Instructions for the task –
From the data, copy out every line in which the word "usuario" appears.

========================================================================

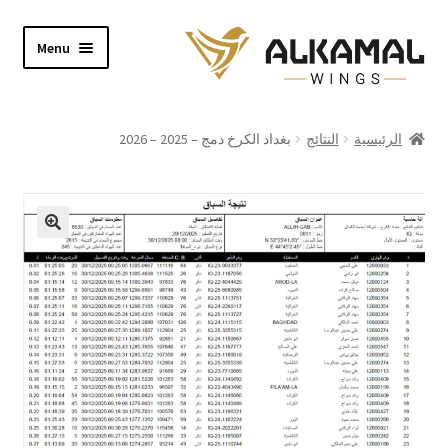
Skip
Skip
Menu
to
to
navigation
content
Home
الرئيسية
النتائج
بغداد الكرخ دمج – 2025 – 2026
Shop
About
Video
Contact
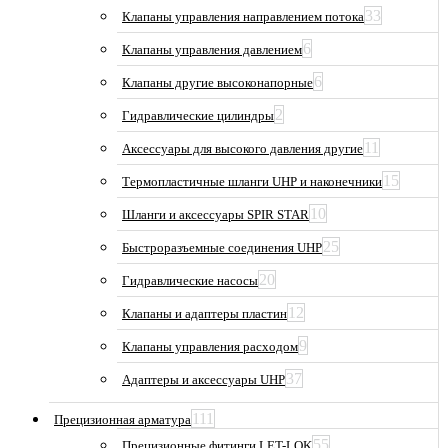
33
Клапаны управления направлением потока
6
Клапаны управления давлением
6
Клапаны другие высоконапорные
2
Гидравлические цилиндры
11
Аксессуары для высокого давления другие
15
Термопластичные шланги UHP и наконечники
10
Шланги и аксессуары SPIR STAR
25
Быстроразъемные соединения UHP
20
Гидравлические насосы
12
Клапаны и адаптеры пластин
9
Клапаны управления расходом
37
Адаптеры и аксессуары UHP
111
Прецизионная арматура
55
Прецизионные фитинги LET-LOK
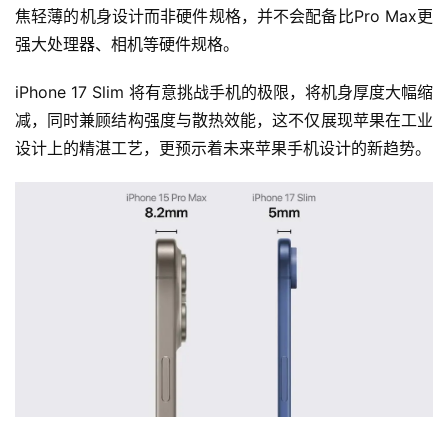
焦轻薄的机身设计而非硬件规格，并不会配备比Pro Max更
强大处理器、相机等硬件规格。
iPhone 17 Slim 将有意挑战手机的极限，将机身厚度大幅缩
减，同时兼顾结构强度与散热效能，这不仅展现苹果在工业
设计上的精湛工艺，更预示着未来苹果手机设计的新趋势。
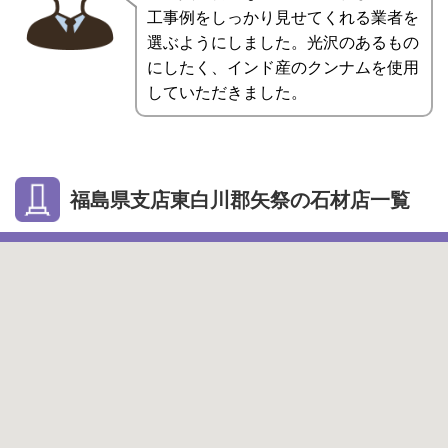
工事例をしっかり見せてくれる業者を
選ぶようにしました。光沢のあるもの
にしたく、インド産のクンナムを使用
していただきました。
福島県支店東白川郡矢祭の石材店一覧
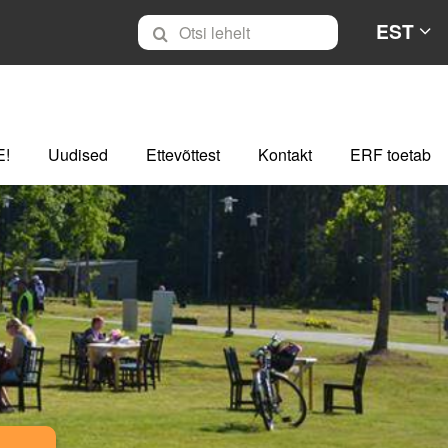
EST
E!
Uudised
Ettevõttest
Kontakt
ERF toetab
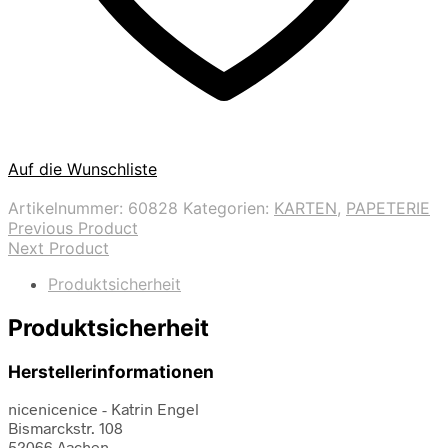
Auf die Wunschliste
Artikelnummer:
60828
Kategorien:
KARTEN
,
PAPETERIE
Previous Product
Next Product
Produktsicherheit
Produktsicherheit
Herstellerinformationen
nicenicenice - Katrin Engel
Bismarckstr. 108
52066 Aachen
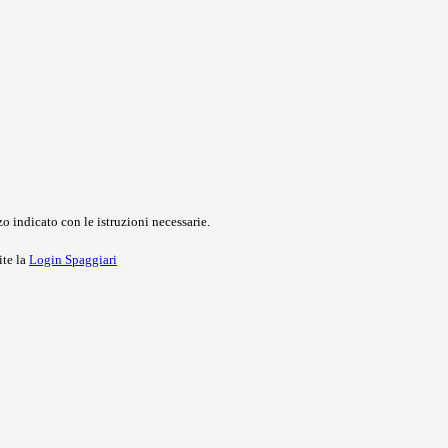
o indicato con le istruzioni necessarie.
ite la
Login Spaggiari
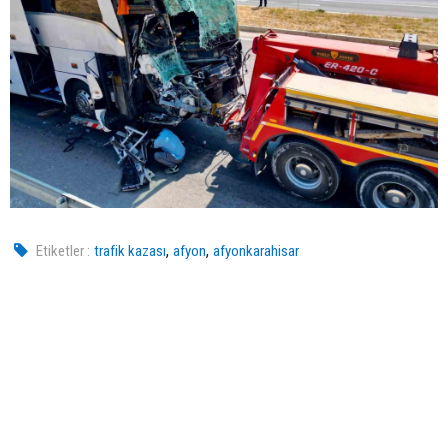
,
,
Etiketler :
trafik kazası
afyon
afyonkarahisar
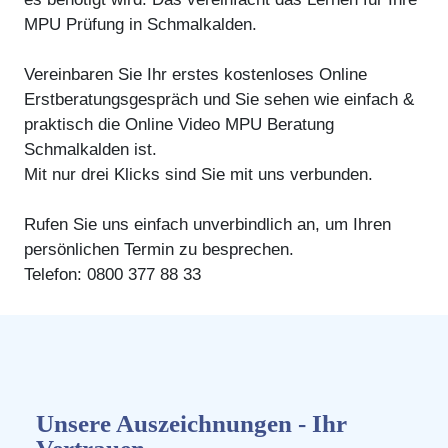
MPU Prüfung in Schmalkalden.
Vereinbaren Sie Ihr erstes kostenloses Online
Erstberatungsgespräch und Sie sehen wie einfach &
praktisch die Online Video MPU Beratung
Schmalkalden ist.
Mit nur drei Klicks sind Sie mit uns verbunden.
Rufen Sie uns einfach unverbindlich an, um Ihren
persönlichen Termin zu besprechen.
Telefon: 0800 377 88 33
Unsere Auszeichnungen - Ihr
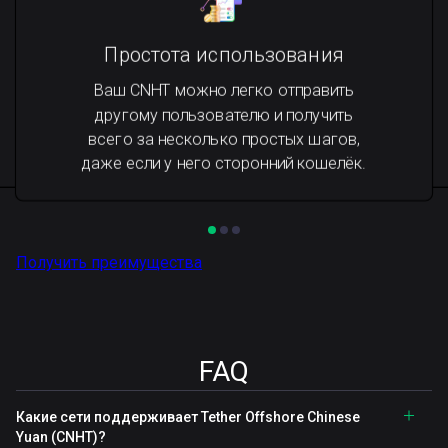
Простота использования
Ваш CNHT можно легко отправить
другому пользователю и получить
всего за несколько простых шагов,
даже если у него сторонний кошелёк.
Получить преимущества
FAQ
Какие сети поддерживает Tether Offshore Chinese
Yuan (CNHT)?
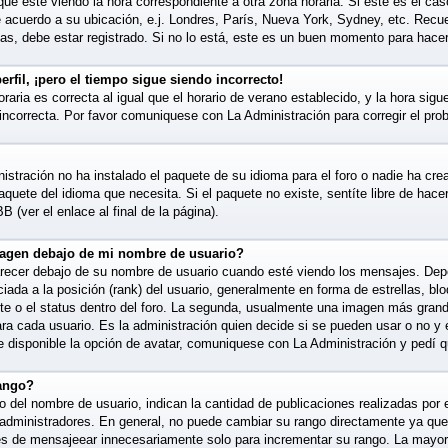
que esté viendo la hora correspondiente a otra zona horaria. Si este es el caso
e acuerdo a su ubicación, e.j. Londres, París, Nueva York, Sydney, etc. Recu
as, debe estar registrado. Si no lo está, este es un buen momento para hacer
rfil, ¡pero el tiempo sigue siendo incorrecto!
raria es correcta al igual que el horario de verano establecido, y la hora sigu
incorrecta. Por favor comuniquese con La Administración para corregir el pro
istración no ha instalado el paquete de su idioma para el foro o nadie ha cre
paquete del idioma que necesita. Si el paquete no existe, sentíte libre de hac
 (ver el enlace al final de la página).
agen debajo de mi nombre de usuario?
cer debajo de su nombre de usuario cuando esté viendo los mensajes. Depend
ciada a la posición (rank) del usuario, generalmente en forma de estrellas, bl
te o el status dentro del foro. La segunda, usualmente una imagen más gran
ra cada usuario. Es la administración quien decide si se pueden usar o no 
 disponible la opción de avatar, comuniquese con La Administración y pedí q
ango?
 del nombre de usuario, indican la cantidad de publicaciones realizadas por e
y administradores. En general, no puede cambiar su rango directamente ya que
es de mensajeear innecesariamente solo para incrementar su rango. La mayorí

========================================================================

Answer box –
agen debajo de mi nombre de usuario?
cer debajo de su nombre de usuario cuando esté viendo los mensajes. Depend
ciada a la posición (rank) del usuario, generalmente en forma de estrellas, bl
ra cada usuario. Es la administración quien decide si se pueden usar o no 
 del nombre de usuario, indican la cantidad de publicaciones realizadas por e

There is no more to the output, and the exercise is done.